The funniest line in literature comes from Carl Sandburg’s “Potato Face Blind Man” stories, where he describes the reason for the wooden mug: “There is a hole in the bottom of it. The hole is as big as the bottom. The nickel goes in and comes out again. It is for the very poor people who wish to give me a nickel and yet get the nickel back.”
Satire has often been overly-discussed, and attempting to explain why a particular scene, line or story is amusing, is somewhat like trying to explain to a Martian why Bradbury’s chronicles fascinated the young: it just is, and either you get it, or you don’t. It is, perhaps, the incongruence between expectation and reality; of a projection of incommensurability that occurs when a portrayal doesn’t quite meet the anticipation of “should”.
In Sandburg’s description, two such anomalies occur: First, that the figure who holds the mug does so with the expectation that passersby will drop a nickel out of a sense of pity; but second, and poignantly portrayed, that the tables are turned around by the one who allegedly is begging for the nickel, in that he recognizes the empathetic component that there are others who are poorer in the world who also want to give, but needs the nickel more than the beggar to whom it is given. Thus, the hole on the bottom where the nickel given drops back for the giver, yet the act of giving has been consummated.
Of course, in modernity, perhaps such innocence of satiric portrayal is no longer thought to contain humor; that, as the ethics of inequality and financial disparity have given rise to resentment, and the inane concept of “fairness” today pervades the political spectrum throughout, the focus would be upon the fact of maliciously describing a person with a disability in terms which might betray mocking jest. But that is clearly not what Sandburg meant by it; and, indeed, it was because he believed that his generation lacked children’s stories which taught lessons of virtue and behavioral uprightness, that he engaged the literary device of satire.
Life itself is difficult enough without undermining the joy of a joke recognized.
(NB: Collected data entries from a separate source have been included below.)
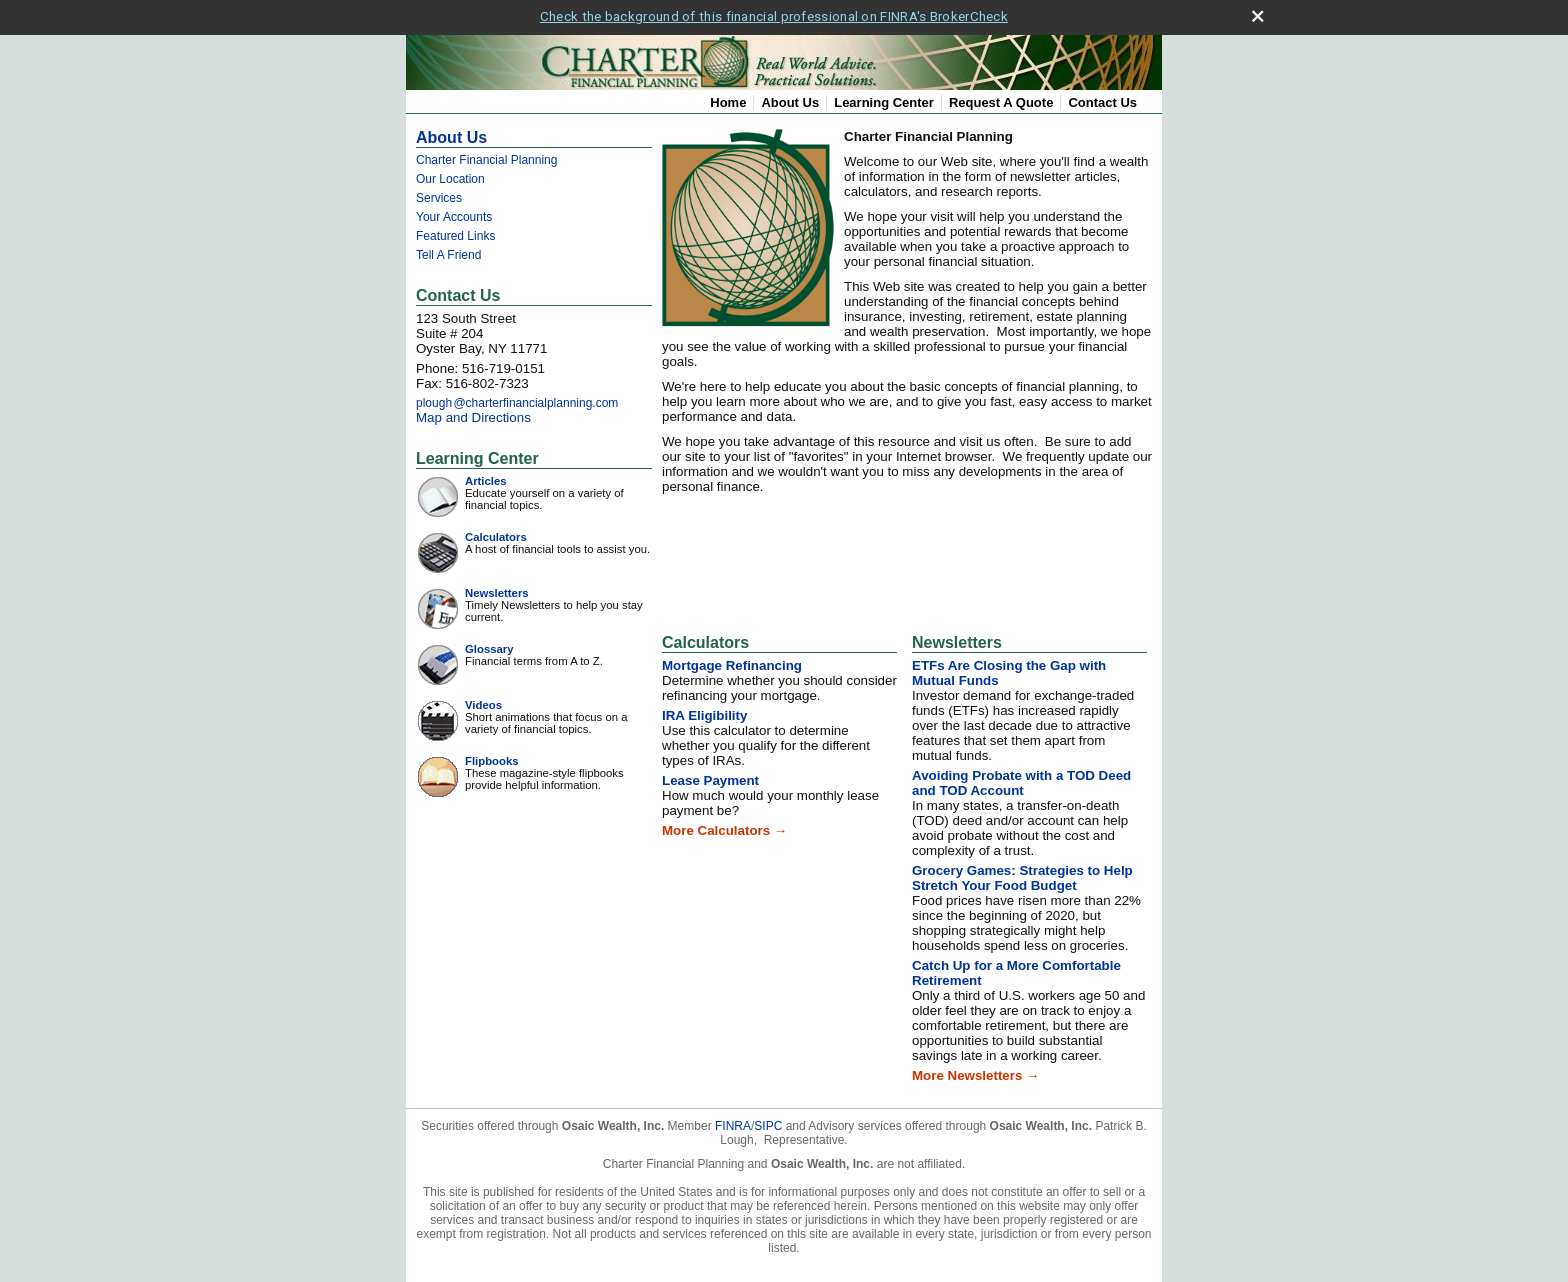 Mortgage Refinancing (732, 661)
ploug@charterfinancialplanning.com (517, 399)
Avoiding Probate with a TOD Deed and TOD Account (1021, 779)
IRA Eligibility (704, 711)
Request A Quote (1001, 98)
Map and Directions (473, 413)
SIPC (768, 1122)
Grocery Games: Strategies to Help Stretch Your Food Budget (1022, 874)
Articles (486, 477)
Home (728, 98)
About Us (790, 98)
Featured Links (455, 232)
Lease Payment (710, 776)
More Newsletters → (975, 1071)
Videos (483, 701)
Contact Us (1102, 98)
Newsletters (497, 589)
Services (439, 194)
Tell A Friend (448, 251)
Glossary (489, 645)
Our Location (450, 175)
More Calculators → (724, 826)
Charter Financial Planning (486, 156)
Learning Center (884, 98)
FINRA (733, 1122)
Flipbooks (492, 757)
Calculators (496, 533)
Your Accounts (454, 213)
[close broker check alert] (1257, 12) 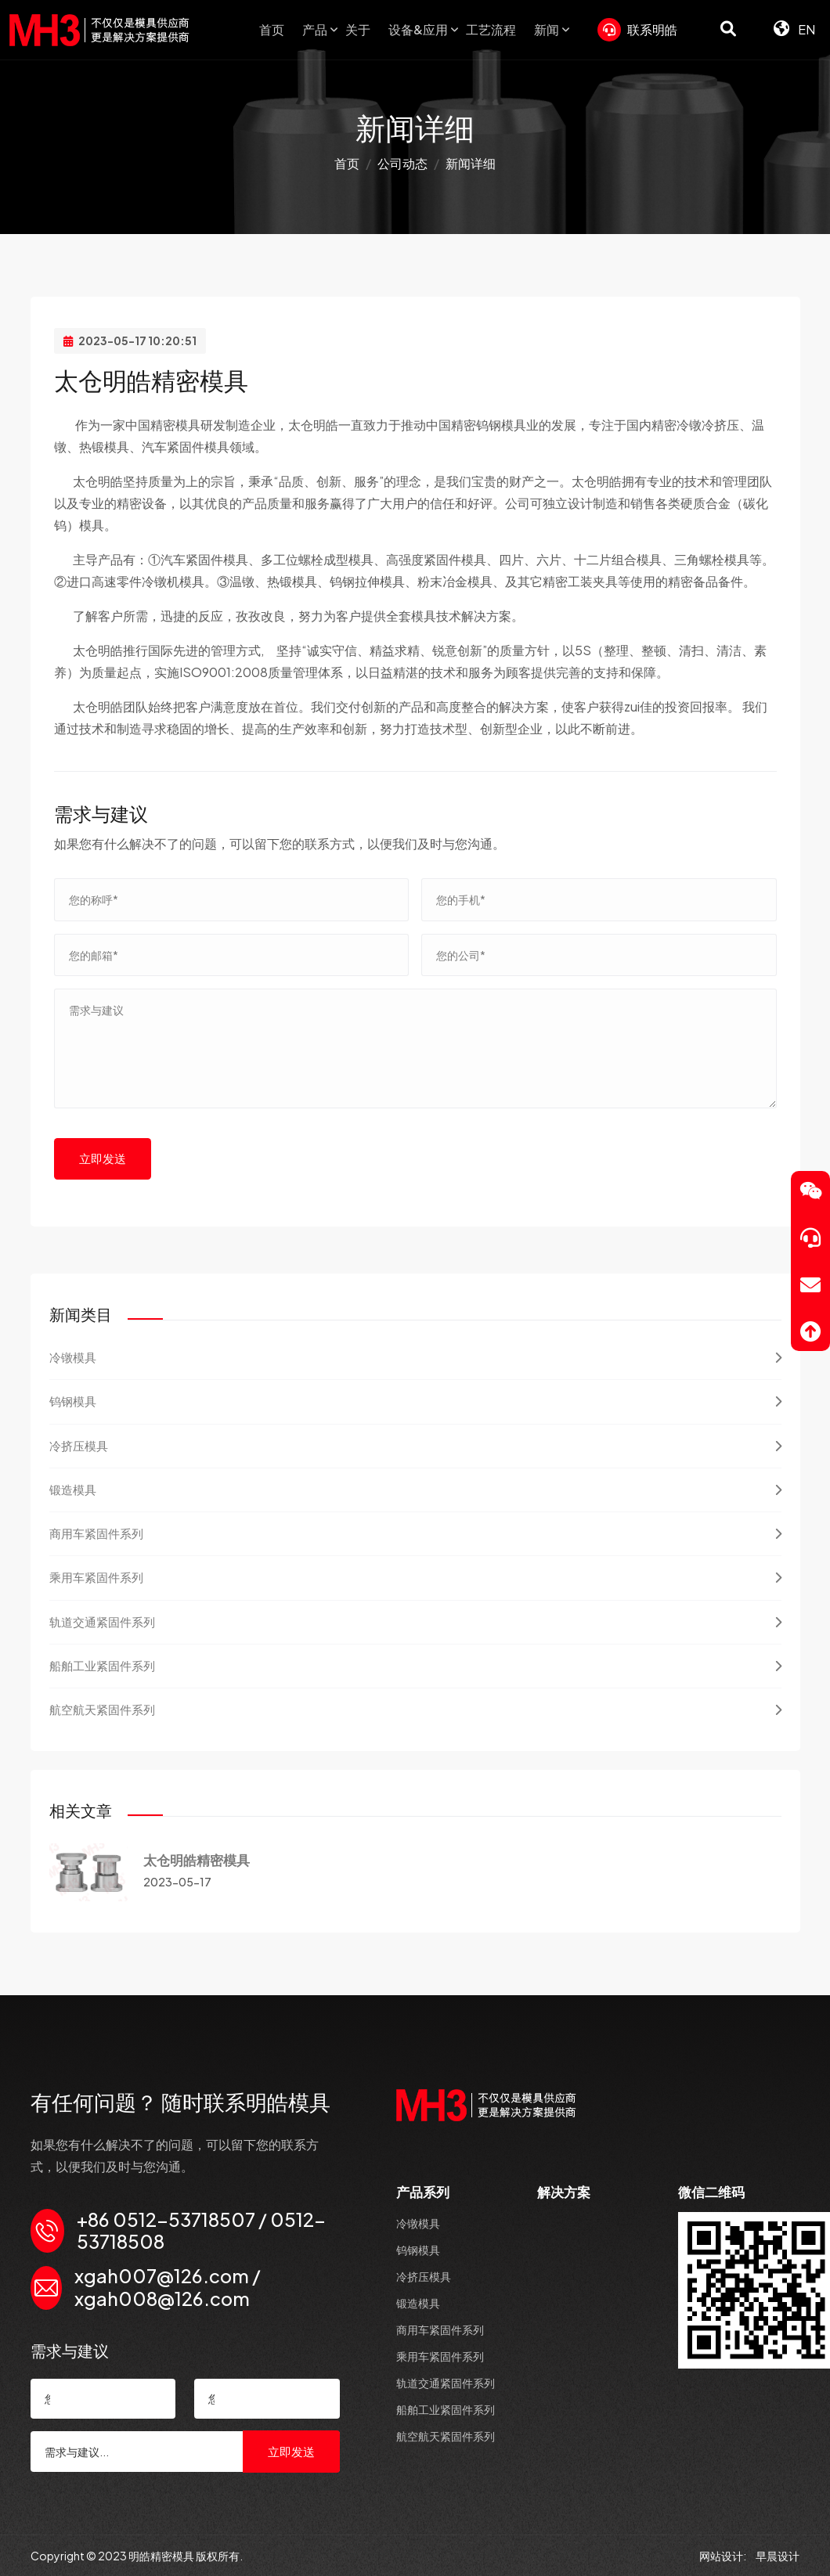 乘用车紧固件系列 (415, 1577)
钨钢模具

A funny line, a witty scene, a belly-laugh from a picture of incongruence; such moments allow for innocence and the lightness of being to prevail as an interlude to an otherwise dreary continuum of surviving in a world which shows but cold shoulders twisted and followed by phony smiles to cut the throats of back-turned bystanders.
Such experiences, of course, are not new to the Federal employee or U.S. Postal worker who suffers through the meanness of workplace hostility and harassment at the hands of supervisors and coworkers, merely because a medical condition prevents the Federal or Postal worker from performing one or more of the essential elements of his or her positional duties. Whether under FERS, CSRS or CSRS Offset, there comes a time when the Federal or Postal worker must decide to prepare an effective Federal Disability Retirement application, to be filed with the U.S. Office of Personnel Management, in order to escape the diatribes of the Federal agency or the U.S. Postal Service.
Carl Sandburg’s joke was of a time when true empathy was understood by all; unfortunately, in modernity, the nickel which was meant to be returned to the giving passerby, would today be snatched up by wolves in waiting, where the lambs who once roamed the hillside of life’s joke no longer gather upon the pastures of a forgotten innocence forever lost.